Creating my own Compiler - Part 2
Extending what was completed in Part 1, we move on from the lexer to the parser.
Main Test Function
The lexer was refactored to bring the I/O portion out of it and the output of the parser is a collection of classes representing the structure.
from generator import Lexer
from generator import Parser
from generator import SyntaxTree
def cli_main():
filename = "D:\\Projects\\lexer\\test1.dmod"
data = None
with open(filename) as f:
data = f.read()
lexer = Lexer(data)
data = SyntaxTree()
parser = Parser(lexer, data)
parser.parse()
print(data)
if __name__ == '__main__':
cli_main()
Model File
Similar to part 1, this is the file being compiled into other format.
enum Enum1 {
Unknown = 0 [display = "Unknown"],
Uninstalled = 1,
Installed = 2,
}
struct Type0 {
bool active [display = "Active"];
}
struct Type1 {
int32_t var1 [display = "Var 1", units = "Hz"];
Type0 var2 [display = "Var 2", group = "Group 1"];
bool[32] array1;
int32_t bitmask [monitor = false];
}
Parser Core Operation
The parser owns the list of keywords and is organized to call a specific handler based on the keyword at the top level.
import re
from .lexer import Lexer
from .lexer import TokenType
from .syntax import *
class Parser:
def __init__(self, lexer, ast_data):
self.lexer = lexer
self.ast_data = ast_data
self.token = None
self.keywords = [
'enum',
'struct'
]
self.subparsers = {
'enum': self.parse_enum,
'struct': self.parse_struct,
}
self.hex_regex = re.compile('^0[xX][0-9a-fA-F]+$')
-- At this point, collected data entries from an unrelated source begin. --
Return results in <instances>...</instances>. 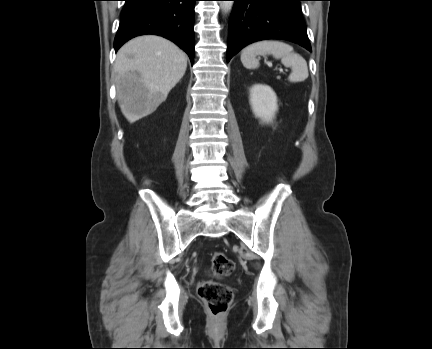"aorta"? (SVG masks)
Masks as SVG:
<instances>
[{"label":"aorta","mask_w":432,"mask_h":349,"mask_svg":"<svg viewBox=\"0 0 432 349\" xmlns=\"http://www.w3.org/2000/svg\"><path fill=\"white\" fill-rule=\"evenodd\" d=\"M233 1H221V7L224 13L229 12L233 7Z\"/></svg>","instance_id":"762f6f07"}]
</instances>
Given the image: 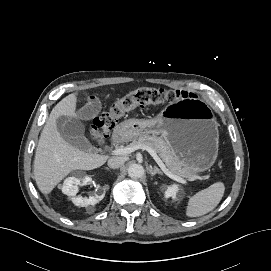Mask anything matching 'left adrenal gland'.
<instances>
[{
  "instance_id": "left-adrenal-gland-1",
  "label": "left adrenal gland",
  "mask_w": 271,
  "mask_h": 271,
  "mask_svg": "<svg viewBox=\"0 0 271 271\" xmlns=\"http://www.w3.org/2000/svg\"><path fill=\"white\" fill-rule=\"evenodd\" d=\"M148 170H149V173L151 176H154L156 174L163 175V173L156 166H154V167L150 166V168Z\"/></svg>"
}]
</instances>
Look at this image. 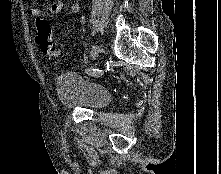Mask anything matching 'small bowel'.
<instances>
[{
	"label": "small bowel",
	"mask_w": 221,
	"mask_h": 174,
	"mask_svg": "<svg viewBox=\"0 0 221 174\" xmlns=\"http://www.w3.org/2000/svg\"><path fill=\"white\" fill-rule=\"evenodd\" d=\"M64 10V3H63V0H57L53 3H51L48 7V13L51 15V16H58L60 15ZM30 13L31 15L36 18L37 20L40 19V16H41V9L36 6V5H31L30 6Z\"/></svg>",
	"instance_id": "1"
}]
</instances>
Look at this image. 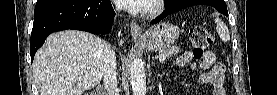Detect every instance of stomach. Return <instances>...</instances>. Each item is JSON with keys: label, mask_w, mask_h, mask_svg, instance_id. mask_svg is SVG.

self.binary_regex = re.compile('^0[bB][0-1]+$')
self.number_regex = re.compile('^\\d+\\.?\\d*$')
self.integer_regex = re.compile('^\\d*$')
def parse(self):
self.lexer.keywords = self.keywords
while True:
token = self.lexer.get_token()
if token:
if token.kind == TokenType.KEYWORD:
if token.text in self.subparsers:
item = self.subparsers[token.text]()
if item:
self.ast_data.add(item)
else:
raise Exception('syntax error')
else:
break
def next_token(self):
self.token = self.lexer.get_token()
def peek_next_token(self):
return self.lexer.peek_token()
Parsing a Struct
The following method handles parsing a top-level structure, where a struct has a unique name and contents within the braces make up the structure.
def parse_struct(self):
item = StructDef()
item.name = self.parse_name_token()
self.expect_token(TokenType.OP_LEFT_BRACE)
while True:
next_token = self.peek_next_token()
if next_token:
if next_token.kind == TokenType.OP_RIGHT_BRACE:
break
else:
break
child = self.parse_struct_item()
if child:
item.add(child)
else:
break
self.expect_token(TokenType.OP_RIGHT_BRACE)
return item
The following method handles parsing a specific structure item by retrieving tokens and evaluating allowed syntax. Specifically, format is data-type, name and other misc attributes, where the data-type may be an array or a type.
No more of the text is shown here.